(Page-level text extractions)
= = = = =

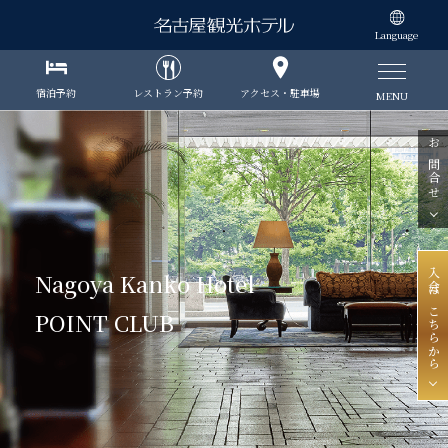
Language
宿泊予約
レストラン予約
アクセス・駐車場
MENU
お問合せ
入会はこちらから
Nagoya Kanko Hotel
POINT CLUB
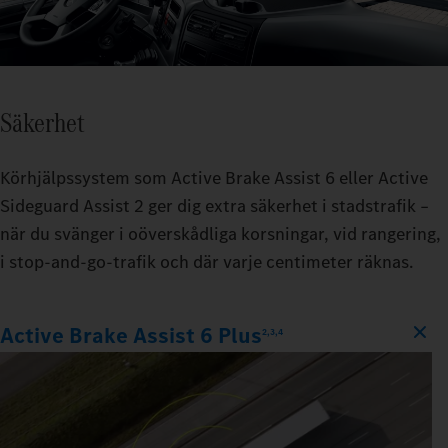
Säkerhet
Körhjälpssystem som Active Brake Assist 6 eller Active
Sideguard Assist 2 ger dig extra säkerhet i stadstrafik –
när du svänger i oöverskådliga korsningar, vid rangering,
i stop‑and‑go‑trafik och där varje centimeter räknas.
Active Brake Assist 6 Plus
2,3,4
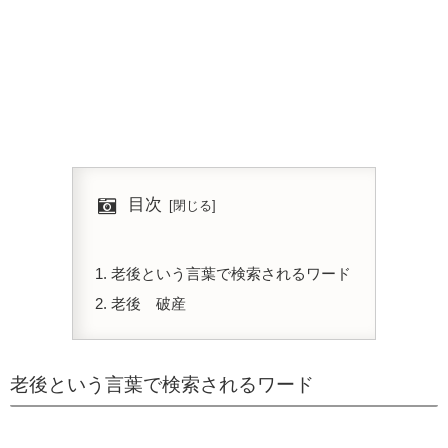
目次
老後という言葉で検索されるワード
老後 破産
老後という言葉で検索されるワード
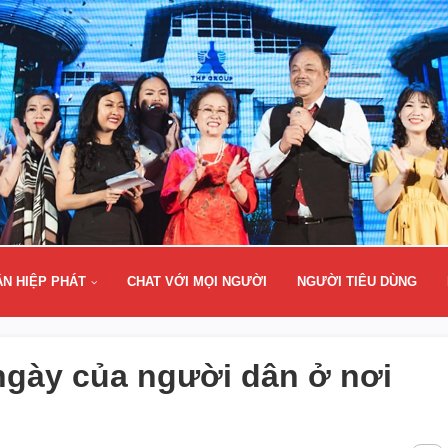
ÂN HIỆP PHÁT
CHAT VỚI MỌI NGƯỜI
NGƯỜI TIÊU DÙNG
gày của người dân ở nơi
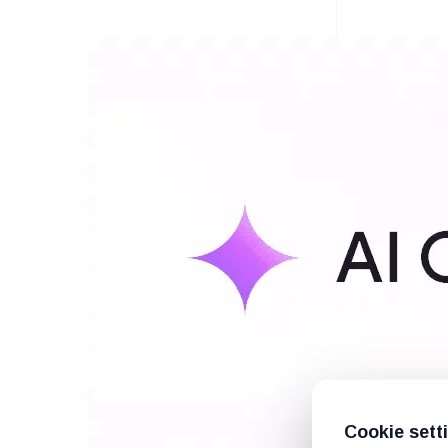
Cookie sett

= = = = =

Copy every record exactly as written, leaving out the pictures.

Language
宿泊予約
レストラン予約
アクセス・駐車場
MENU
お問合せ
入会はこちらから
Nagoya Kanko Hotel
POINT CLUB
Säkerhet
Körhjälpssystem som Active Brake Assist 6 eller Active
Sideguard Assist 2 ger dig extra säkerhet i stadstrafik –
när du svänger i oöverskådliga korsningar, vid rangering,
i stop‑and‑go‑trafik och där varje centimeter räknas.
Active Brake Assist 6 Plus
2,3,4
目次
老後という言葉で検索されるワード
老後 破産
老後という言葉で検索されるワード
ÂN HIỆP PHÁT
CHAT VỚI MỌI NGƯỜI
NGƯỜI TIÊU DÙNG
gày của người dân ở nơi
Cookie sett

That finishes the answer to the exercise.